UK Retail Sales, And The Slowing UK Recovery

UK retail sales

The BOE has had a pretty good week in terms of macroeconomic releases, with most data coming in within their outlook.

Presumably, this means that their monetary policy is on track. But that might change with the release of retail sales data tomorrow, with expectations that the delta variant might have dented appetite from buyers.

The pound has been slipping through most of the month as the market adjusts to the idea that the BOE won’t be changing policy as soon as economists anticipated. That is because inflation came in as expected, and remained at the BOE’s target level.

Moreover, Bailey came out after the last meeting to say that they will be looking at “medium-term” inflation trends. This is like the Fed’s view of allowing “transitory” higher inflation, without explicitly saying it.

Will the dissent go away?

At the last BOE meeting, only Saunders said that it was time to end the QE program, arguing inflationary pressures. But with the latest CPI data, he might have changed his mind.

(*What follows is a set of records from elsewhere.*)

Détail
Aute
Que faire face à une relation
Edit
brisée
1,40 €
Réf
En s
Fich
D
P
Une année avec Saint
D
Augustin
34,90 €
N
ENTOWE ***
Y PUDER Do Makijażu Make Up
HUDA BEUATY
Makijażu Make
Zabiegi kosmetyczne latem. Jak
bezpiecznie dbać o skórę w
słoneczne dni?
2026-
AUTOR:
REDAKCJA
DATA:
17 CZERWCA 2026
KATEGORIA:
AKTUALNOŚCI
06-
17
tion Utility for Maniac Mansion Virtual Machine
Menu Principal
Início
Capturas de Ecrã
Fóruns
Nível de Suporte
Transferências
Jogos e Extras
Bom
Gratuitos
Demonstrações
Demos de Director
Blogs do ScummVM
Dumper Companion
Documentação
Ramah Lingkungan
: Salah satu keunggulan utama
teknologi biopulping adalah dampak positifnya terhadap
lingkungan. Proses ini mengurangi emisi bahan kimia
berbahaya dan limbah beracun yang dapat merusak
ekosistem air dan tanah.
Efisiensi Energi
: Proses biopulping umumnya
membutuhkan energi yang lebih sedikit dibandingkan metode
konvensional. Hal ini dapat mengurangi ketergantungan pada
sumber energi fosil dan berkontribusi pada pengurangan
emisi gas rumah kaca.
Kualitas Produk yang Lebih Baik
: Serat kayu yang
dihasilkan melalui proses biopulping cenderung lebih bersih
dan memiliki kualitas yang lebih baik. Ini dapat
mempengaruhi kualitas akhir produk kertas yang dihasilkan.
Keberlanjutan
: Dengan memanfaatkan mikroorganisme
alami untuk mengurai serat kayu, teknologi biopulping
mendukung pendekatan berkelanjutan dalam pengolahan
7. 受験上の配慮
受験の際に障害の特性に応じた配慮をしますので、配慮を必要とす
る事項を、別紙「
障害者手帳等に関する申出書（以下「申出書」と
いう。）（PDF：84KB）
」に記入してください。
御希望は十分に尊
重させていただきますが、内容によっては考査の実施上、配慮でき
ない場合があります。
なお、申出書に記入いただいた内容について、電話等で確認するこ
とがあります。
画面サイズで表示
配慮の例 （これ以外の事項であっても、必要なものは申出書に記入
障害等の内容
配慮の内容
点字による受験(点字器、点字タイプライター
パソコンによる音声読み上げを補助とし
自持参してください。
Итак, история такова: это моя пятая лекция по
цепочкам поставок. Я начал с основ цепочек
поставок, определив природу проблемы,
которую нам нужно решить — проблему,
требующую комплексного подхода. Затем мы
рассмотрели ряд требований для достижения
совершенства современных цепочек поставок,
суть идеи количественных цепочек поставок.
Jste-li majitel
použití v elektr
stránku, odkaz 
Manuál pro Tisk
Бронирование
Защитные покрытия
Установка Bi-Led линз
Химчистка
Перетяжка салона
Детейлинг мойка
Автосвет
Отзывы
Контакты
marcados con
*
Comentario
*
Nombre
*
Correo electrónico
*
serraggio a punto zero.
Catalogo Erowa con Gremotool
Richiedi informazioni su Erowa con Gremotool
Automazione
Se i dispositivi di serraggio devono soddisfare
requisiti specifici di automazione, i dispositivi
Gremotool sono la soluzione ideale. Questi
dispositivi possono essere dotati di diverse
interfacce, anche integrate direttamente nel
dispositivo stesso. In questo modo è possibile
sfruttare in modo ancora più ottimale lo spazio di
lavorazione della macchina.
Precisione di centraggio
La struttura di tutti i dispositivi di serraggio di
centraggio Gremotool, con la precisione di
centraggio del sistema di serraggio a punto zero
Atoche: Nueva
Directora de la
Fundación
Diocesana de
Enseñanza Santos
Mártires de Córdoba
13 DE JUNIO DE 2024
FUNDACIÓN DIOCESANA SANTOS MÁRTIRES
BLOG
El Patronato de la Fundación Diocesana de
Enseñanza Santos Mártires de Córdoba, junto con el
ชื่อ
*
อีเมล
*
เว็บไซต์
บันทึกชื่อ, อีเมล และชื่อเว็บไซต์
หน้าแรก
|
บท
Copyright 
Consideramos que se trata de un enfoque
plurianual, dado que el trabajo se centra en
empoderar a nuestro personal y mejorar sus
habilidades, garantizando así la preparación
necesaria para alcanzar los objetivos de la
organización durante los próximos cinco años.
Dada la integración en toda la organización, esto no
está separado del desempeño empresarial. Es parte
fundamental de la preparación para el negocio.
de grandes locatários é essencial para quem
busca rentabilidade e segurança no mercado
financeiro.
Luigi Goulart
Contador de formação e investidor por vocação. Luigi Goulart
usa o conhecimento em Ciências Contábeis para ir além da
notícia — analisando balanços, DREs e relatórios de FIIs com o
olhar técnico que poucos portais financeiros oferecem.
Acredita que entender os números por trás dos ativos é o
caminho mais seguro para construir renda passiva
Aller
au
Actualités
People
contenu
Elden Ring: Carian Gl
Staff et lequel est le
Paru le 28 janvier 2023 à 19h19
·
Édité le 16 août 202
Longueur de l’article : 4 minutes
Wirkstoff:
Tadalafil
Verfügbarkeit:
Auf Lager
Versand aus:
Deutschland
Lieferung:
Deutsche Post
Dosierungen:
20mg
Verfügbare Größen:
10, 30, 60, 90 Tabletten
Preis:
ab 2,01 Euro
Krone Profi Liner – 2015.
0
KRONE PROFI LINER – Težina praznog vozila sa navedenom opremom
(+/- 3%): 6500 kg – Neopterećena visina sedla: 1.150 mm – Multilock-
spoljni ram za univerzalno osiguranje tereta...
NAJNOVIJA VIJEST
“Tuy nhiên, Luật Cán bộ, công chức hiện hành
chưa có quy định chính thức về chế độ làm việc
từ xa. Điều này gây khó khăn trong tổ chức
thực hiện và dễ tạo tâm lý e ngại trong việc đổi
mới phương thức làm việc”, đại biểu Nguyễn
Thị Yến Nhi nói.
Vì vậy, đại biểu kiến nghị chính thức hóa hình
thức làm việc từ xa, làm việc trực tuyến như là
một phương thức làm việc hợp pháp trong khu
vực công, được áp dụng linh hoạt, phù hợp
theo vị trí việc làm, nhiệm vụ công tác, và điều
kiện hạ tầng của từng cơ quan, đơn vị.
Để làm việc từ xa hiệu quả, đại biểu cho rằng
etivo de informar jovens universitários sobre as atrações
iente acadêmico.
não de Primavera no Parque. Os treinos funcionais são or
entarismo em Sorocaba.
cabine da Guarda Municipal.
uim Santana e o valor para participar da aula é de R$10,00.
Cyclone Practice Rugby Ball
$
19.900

The underlying issue, however, is a warning that a lot of UK businesses have been mentioning in their reports: they are not passing on as much of their operating costs to their customers as they would like. In fact, the producer price index has risen at more than double the rate of the consumer price index.

The pressure has to go somewhere

This idea of increasing costs for raw materials but not raising prices compresses corporate margins. This means they will have less capital for future investment and less potential for growth.

Businesses will have to manage that margin problem somehow, either by raising prices or cutting employees. The BOE doesn’t favor either option.

So far, the unemployment figures have come in line with the central bank’s expectations. They are still expecting a 4.0% increase in inflation, suggesting that they are hoping higher prices will resolve the margin compression problem.